When asking how much personal interest Putin has in Serebrennikov, the answer is zero. Presumably, Putin does not even know exactly who Kirill Serebrennikov is. He doesn’t feel personally related to him – but he relies on the part of society for which Kirill Serebrennikov is the stereotypical enemy. Those people approach Putin and tell him, “We have to ruin this person – you have to allow this.” And Putin says “OK”.
Sergej Newski, we’ve heard about the conservative forces that have gained strength over the last few years. How should we imagine this? Are we talking about one archimandrite somewhere in the Russian province? About an organization or oligarchs with a monarchist-orthodox or other nationalist world view? What exactly are these driving conservative forces, whereby “conservative” is a euphemism for what has actually happened.

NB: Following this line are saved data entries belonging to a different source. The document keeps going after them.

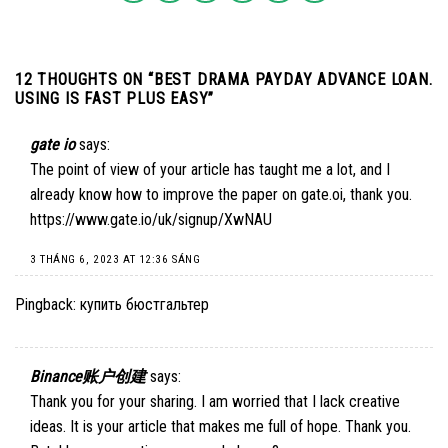
12 THOUGHTS ON “
BEST DRAMA PAYDAY ADVANCE LOAN.
USING IS FAST PLUS EASY
”
gate io
says:
The point of view of your article has taught me a lot, and I
already know how to improve the paper on gate.oi, thank you.
https://www.gate.io/uk/signup/XwNAU
3 THÁNG 6, 2023 AT 12:36 SÁNG
Pingback:
купить бюстгальтер
Binance账户创建
says:
Thank you for your sharing. I am worried that I lack creative
ideas. It is your article that makes me full of hope. Thank you.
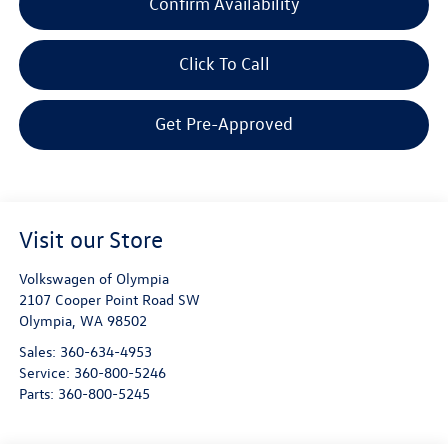
Confirm Availability
Click To Call
Get Pre-Approved
Visit our Store
Volkswagen of Olympia
2107 Cooper Point Road SW
Olympia
,
WA
98502
Sales:
360-634-4953
Service:
360-800-5246
Parts:
360-800-5245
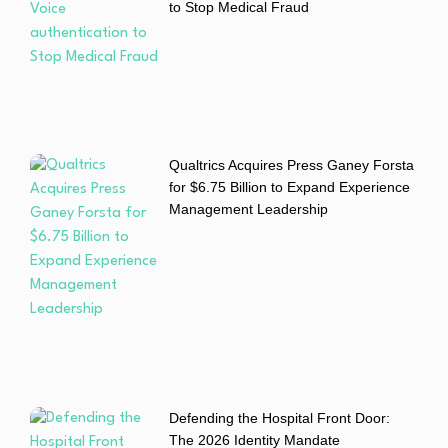
to Stop Medical Fraud
Qualtrics Acquires Press Ganey Forsta
for $6.75 Billion to Expand Experience
Management Leadership
Defending the Hospital Front Door:
The 2026 Identity Mandate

When talking about this, we have to imagine that Putin probably expects human beings to be bad and strive for the bad, what’s the normal attitude of a secret service member and what’s also the mindset of the conservative forces. That could be called Social Darwinism from every point of view. Moral rules have been switched off in Russia and the country has shifted towards fascism under the banner of pseudo-religiosity – which has nothing to do with true religion – because the latter is moral and ethical itself. But the Russian Orthodox Church has little to do with morals, but very much to do with the secret service. And a connection between the secret service and the Russian Orthodox Church is the worst that can happen to us.
Before we discuss whether and how the situation might be resolved for Kirill Serebrennikov, I’d like to talk about the allegations he faces. Sergej Newski, you were in charge of the music for “Platforma”, a multidisciplinary three-year-project. Kirill Serebrennikov is accused of having embezzled 86 million ruble – that’s around 1 million euro. It’s claimed that he brought “Platforma” into being solely with intent to embezzle the funding. Is that a realistic scenario? He takes 86 million ruble, organizes countless events and performances for a period of three years, and has money left? Maybe we should tell that to Jossi Wieler [Intendant of the State Opera Stuttgart].

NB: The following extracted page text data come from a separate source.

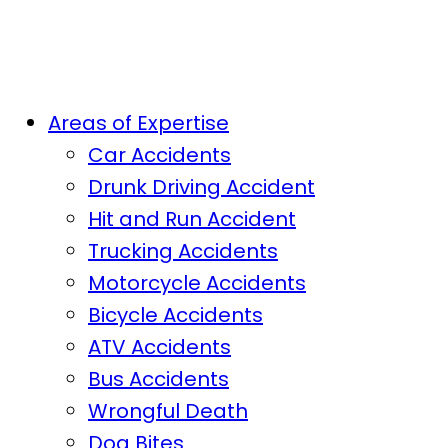
Areas of Expertise
Car Accidents
Drunk Driving Accident
Hit and Run Accident
Trucking Accidents
Motorcycle Accidents
Bicycle Accidents
ATV Accidents
Bus Accidents
Wrongful Death
Dog Bites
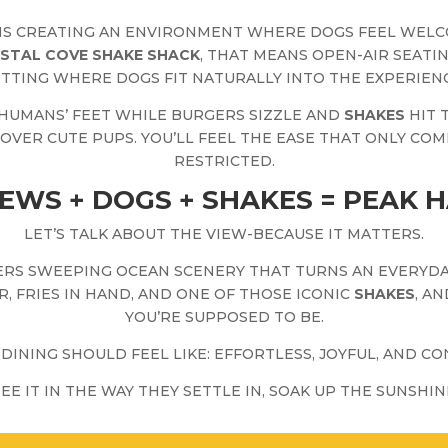
S CREATING AN ENVIRONMENT WHERE DOGS FEEL WEL
STAL COVE SHAKE SHACK
, THAT MEANS OPEN-AIR SEATI
ETTING WHERE DOGS FIT NATURALLY INTO THE EXPERIENC
 HUMANS’ FEET WHILE BURGERS SIZZLE AND
SHAKES
HIT 
ER CUTE PUPS. YOU’LL FEEL THE EASE THAT ONLY COM
RESTRICTED.
EWS + DOGS + SHAKES = PEAK 
LET’S TALK ABOUT THE VIEW-BECAUSE IT MATTERS.
RS SWEEPING OCEAN SCENERY THAT TURNS AN EVERYDAY
R, FRIES IN HAND, AND ONE OF THOSE ICONIC
SHAKES
, A
YOU’RE SUPPOSED TO BE.
DINING SHOULD FEEL LIKE: EFFORTLESS, JOYFUL, AND 
SEE IT IN THE WAY THEY SETTLE IN, SOAK UP THE SUNSHI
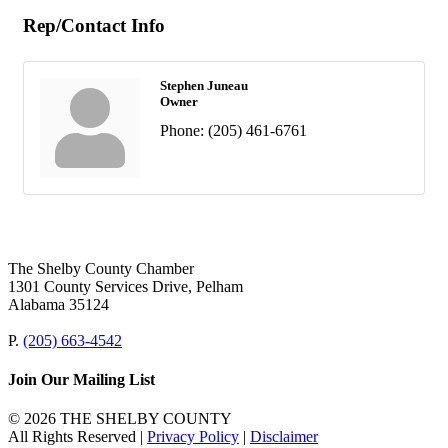
Rep/Contact Info
Stephen Juneau
Owner
Phone:
(205) 461-6761
The Shelby County Chamber
1301 County Services Drive, Pelham
Alabama 35124
P.
(205) 663-4542
Join Our Mailing List
© 2026 THE SHELBY COUNTY
All Rights Reserved |
Privacy Policy
|
Disclaimer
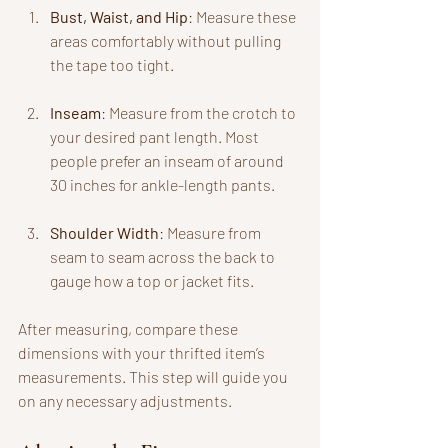
Bust, Waist, and Hip
: Measure these 
areas comfortably without pulling 
the tape too tight. 
Inseam
: Measure from the crotch to 
your desired pant length. Most 
people prefer an inseam of around 
30 inches for ankle-length pants.
Shoulder Width
: Measure from 
seam to seam across the back to 
gauge how a top or jacket fits.
After measuring, compare these 
dimensions with your thrifted item’s 
measurements. This step will guide you 
on any necessary adjustments.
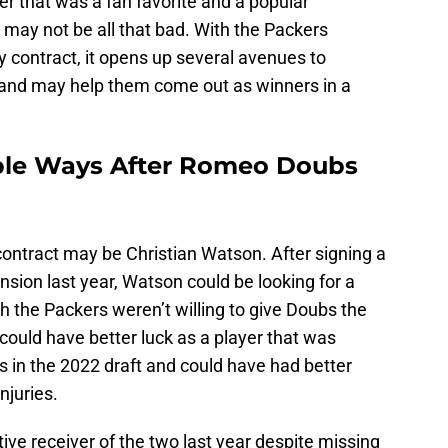
er that was a fan favorite and a popular
t may not be all that bad. With the Packers
 contract, it opens up several avenues to
 and may help them come out as winners in a
iple Ways After Romeo Doubs
contract may be Christian Watson. After signing a
nsion last year, Watson could be looking for a
gh the Packers weren’t willing to give Doubs the
could have better luck as a player that was
 in the 2022 draft and could have had better
injuries.
ve receiver of the two last year despite missing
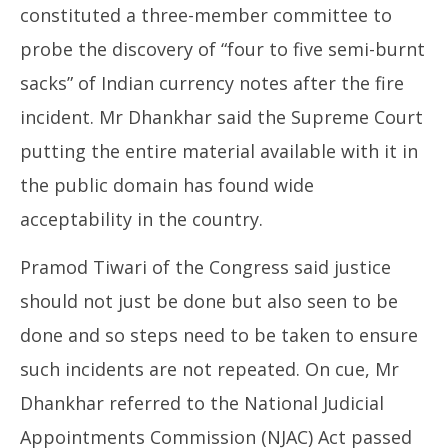
constituted a three-member committee to
probe the discovery of “four to five semi-burnt
sacks” of Indian currency notes after the fire
incident. Mr Dhankhar said the Supreme Court
putting the entire material available with it in
the public domain has found wide
acceptability in the country.
Pramod Tiwari of the Congress said justice
should not just be done but also seen to be
done and so steps need to be taken to ensure
such incidents are not repeated. On cue, Mr
Dhankhar referred to the National Judicial
Appointments Commission (NJAC) Act passed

He’d presumably hire me right away!
The idea behind “Platforma” was very good. It was an attempt to create a crowd-puller made of dance, theater, new music, and modern art. The budget was quite generous, but if you work on a free stage with invited artists, you have to pay for everything – lighting, sound, seats for the audience and so on. Every item is expensive. Such projects demand a high level of professionalism, and I’ll never forget the professionalism of Alexei Malobrodsky, the former director of the Gogol Center, who was arrested in June, and of the members of the staff who are subjected to hearings.
One theater expert stated with regard to the allegations raised against Kirill Serebrennikov that government funding for theaters is such a difficult, complicated, and obscure matter that the only way to remain unassailable is to abstain from staging a performance, shooting a film, or organizing an exhibition. Marina Davydova, through which perspective is this non-transparent financing of theaters a gateway for subsequent prosecution?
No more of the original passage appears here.